Page layout parsing data:
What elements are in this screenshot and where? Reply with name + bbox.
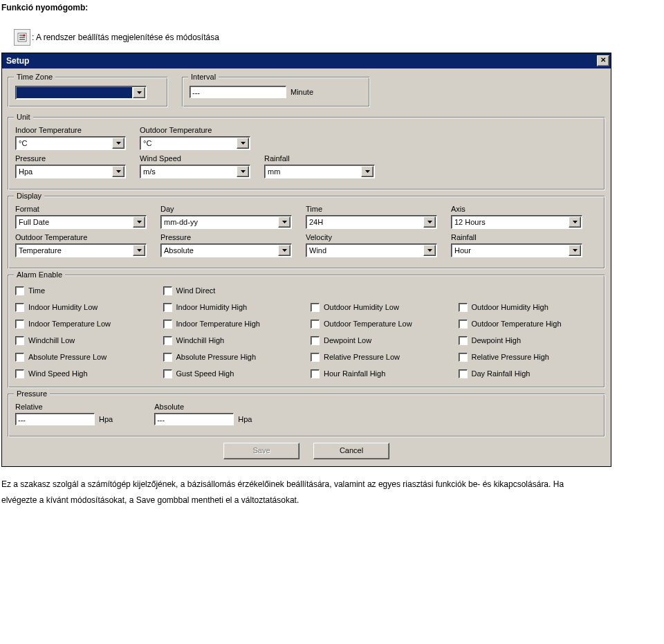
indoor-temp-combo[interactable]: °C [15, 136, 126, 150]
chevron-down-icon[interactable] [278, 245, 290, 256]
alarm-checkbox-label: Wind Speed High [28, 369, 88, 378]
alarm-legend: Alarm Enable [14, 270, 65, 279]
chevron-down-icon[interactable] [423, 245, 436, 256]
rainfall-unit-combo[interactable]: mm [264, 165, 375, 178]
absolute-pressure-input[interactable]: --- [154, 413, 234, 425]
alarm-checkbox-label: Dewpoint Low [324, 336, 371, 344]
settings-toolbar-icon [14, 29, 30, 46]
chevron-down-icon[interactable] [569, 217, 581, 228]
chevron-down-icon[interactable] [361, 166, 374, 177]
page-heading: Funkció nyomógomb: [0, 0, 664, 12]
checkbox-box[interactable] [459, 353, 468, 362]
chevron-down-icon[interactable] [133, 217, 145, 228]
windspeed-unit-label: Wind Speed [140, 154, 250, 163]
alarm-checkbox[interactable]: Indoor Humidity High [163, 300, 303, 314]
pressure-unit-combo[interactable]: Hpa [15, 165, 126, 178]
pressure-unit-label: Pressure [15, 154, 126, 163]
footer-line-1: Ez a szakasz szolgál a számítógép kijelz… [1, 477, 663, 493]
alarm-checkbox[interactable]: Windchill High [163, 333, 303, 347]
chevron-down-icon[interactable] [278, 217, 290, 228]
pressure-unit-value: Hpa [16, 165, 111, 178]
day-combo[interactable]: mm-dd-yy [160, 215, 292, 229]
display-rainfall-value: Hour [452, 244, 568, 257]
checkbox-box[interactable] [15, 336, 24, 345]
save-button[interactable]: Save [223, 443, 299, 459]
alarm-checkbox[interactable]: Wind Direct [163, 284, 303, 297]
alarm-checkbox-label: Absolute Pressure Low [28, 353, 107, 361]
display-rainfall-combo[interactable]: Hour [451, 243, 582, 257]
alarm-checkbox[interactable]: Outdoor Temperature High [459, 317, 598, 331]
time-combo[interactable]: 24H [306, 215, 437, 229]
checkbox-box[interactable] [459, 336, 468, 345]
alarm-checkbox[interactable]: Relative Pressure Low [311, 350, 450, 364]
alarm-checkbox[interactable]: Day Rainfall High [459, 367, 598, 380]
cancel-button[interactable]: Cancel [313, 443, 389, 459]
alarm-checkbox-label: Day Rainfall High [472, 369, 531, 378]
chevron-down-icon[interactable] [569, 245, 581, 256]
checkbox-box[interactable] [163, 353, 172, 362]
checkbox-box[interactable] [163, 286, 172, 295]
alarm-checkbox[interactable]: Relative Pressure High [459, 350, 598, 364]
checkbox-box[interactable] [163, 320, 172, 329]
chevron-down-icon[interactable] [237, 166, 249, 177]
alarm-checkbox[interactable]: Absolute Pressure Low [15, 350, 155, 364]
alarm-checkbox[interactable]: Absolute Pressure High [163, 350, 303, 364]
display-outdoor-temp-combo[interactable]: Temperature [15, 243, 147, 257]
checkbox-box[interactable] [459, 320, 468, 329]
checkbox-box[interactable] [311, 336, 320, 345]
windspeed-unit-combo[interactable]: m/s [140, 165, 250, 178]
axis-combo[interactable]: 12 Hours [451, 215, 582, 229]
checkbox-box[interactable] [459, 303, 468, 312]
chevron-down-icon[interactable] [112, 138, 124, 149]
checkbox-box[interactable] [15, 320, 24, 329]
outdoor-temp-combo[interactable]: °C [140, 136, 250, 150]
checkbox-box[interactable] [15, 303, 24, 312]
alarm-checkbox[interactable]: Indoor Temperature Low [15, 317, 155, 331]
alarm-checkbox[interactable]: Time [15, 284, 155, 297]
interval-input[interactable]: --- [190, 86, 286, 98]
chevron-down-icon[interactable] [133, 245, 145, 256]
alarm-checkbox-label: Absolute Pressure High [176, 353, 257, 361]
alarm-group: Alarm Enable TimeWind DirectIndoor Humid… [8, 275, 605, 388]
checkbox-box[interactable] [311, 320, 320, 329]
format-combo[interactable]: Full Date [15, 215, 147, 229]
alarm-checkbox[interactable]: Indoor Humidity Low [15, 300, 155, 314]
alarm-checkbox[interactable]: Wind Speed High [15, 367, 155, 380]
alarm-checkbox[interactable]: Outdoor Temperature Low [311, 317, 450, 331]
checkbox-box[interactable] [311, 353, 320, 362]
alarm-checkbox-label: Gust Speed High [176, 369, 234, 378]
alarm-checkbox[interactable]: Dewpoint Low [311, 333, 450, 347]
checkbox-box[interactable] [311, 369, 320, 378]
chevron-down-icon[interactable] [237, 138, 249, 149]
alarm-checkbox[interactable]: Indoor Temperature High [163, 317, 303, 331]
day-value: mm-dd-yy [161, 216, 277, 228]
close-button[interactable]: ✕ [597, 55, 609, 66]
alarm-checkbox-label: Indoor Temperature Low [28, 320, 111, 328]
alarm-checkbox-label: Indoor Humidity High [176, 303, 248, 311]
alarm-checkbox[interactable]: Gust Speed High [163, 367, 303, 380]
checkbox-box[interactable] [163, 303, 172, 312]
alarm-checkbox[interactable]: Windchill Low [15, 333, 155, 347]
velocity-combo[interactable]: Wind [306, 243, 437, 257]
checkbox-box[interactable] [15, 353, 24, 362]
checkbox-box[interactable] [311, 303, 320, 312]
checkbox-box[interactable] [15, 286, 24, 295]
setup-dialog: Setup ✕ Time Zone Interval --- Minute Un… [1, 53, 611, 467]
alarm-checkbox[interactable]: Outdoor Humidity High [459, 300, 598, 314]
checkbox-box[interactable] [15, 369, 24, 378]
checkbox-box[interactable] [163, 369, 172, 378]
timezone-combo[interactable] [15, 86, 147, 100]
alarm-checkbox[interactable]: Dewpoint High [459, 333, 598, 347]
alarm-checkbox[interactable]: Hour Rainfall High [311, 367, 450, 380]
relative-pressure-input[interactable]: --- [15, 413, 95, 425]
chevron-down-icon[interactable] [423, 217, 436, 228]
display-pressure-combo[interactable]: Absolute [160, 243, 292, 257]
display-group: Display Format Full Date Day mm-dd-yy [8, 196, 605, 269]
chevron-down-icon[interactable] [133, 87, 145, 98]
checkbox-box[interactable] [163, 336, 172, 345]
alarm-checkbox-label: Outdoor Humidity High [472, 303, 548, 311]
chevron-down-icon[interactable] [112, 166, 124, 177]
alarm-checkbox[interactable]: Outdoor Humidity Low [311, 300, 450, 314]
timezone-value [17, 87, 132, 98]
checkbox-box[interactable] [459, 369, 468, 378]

# To do
Across all of the records above, how many lines include the string "Date"? Answer with one number only.

# Task result
2